It appears like most teams use welded aluminum extrusion, if not using the kitbot frame. The most common sizes appear to be 2x1x1/8 on the base, and 1x1x1/16 on the superstructure.

My team has took the rather unusual step of using rivets last year to assemble the frame. We used almost exclusively 1/16" aluminium tubing, with 1/8" gusset plates that riveted the whole thing together. A variety of sizes of rivets were used, from 1/8" aluminium to the huge 1/4" steel. The rivets were a weight saving measure after trying to use steel bolts.

I would recommend rivets to a team with an accurate mill and a desire to save weight. With an accurate mill, the gussets and the frame members can be made so the frame is perfectly straight (we have had some problems with crooked welded frames in the past). Also, rivets allowed us to use almost exclusively 1/16" tubing, which saves weight, but is near impossible to weld. I estimated that this saved us 5-8lbs.

If you do decide to rivet (or to bolt and then are forced to go to rivets), keep in mind that you have to size the rivet for how much material it is gripping. Not just any size will do. Also, 3/16" rivets work in #10 holes.

Although they aren’t very well known, rivnuts can make for a very neat solution in my experience. When I went around asking for rivnuts at SVR, people looked at me like I was crazy. I’m glad to hear someone has heard of them.

We also like aluminum tube. Really, the best thing to use is 1 x 2 aluminum tube, welded. 1/8 in thick for drive base, and basically 1/16 for everything else. If used correctly it is perfect. Minimize the amount of frame material you need. Look at any 254 robot, and you will see how simple the frame actually is. It makes for lighter robots, and you really don’t need anything more. Also, 1/4 in, waterjetted, aluminum plate goes very nicely with this. It makes building 20 times easier, and reduces the amount of tubing you need. Plus, you can make custom gearboxes. Really, it pays off to get a 2D sponsor, as they can turnaround parts amazingly quickly.

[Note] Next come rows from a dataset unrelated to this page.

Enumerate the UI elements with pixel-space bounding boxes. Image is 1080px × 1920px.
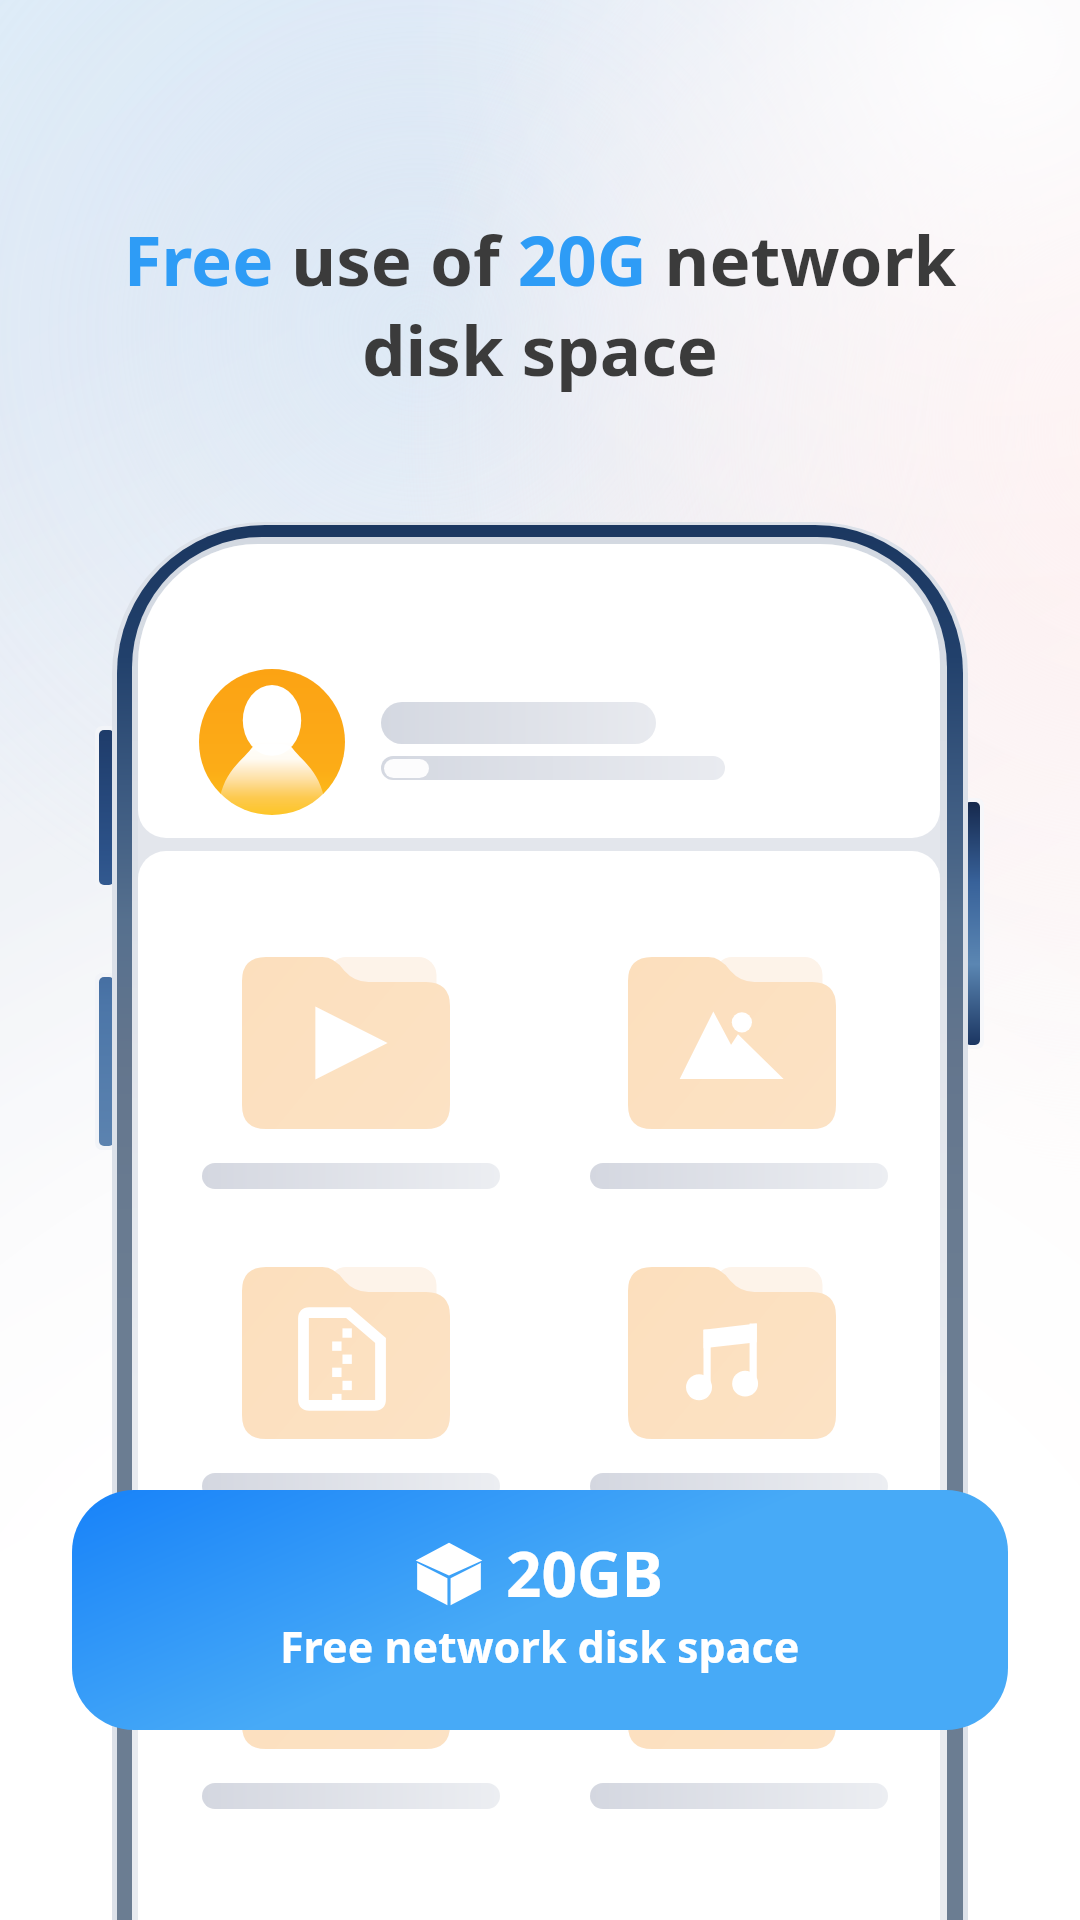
- button[interactable]: 20GB: [72, 1490, 1008, 1730]
- staticText: 20GB: [506, 1531, 664, 1615]
- staticText: Free use of 20G network disk space: [80, 212, 1000, 396]
- staticText: Free network disk space: [280, 1617, 800, 1676]
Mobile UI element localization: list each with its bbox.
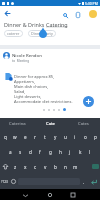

On the subject of sheetmetal, while a lot of good teams use it, there are plenty of good robots built out of tube, as long as you streamline the design process(254 again comes to mind). The nice thing is that the robot comes together lighter, more quickly, and more accurately than an aluminum tube robot. On the other hand, you need to have a good team of CADders, and have the sponsor to be able to do it.

2 questions.

1. Is your 1/4" plate .25", or is it like ours and ranges from .22" to .24"? That made our gearboxes this year a little difficult to get fitting correctly (if you’ve seen the gearboxes, you know what I mean)
2. Besides custom gearboxes, how else do you use it in your frame? We have a lot more frame right now than I’d like, but I can’t see how 1/4" plate would make it significantly better.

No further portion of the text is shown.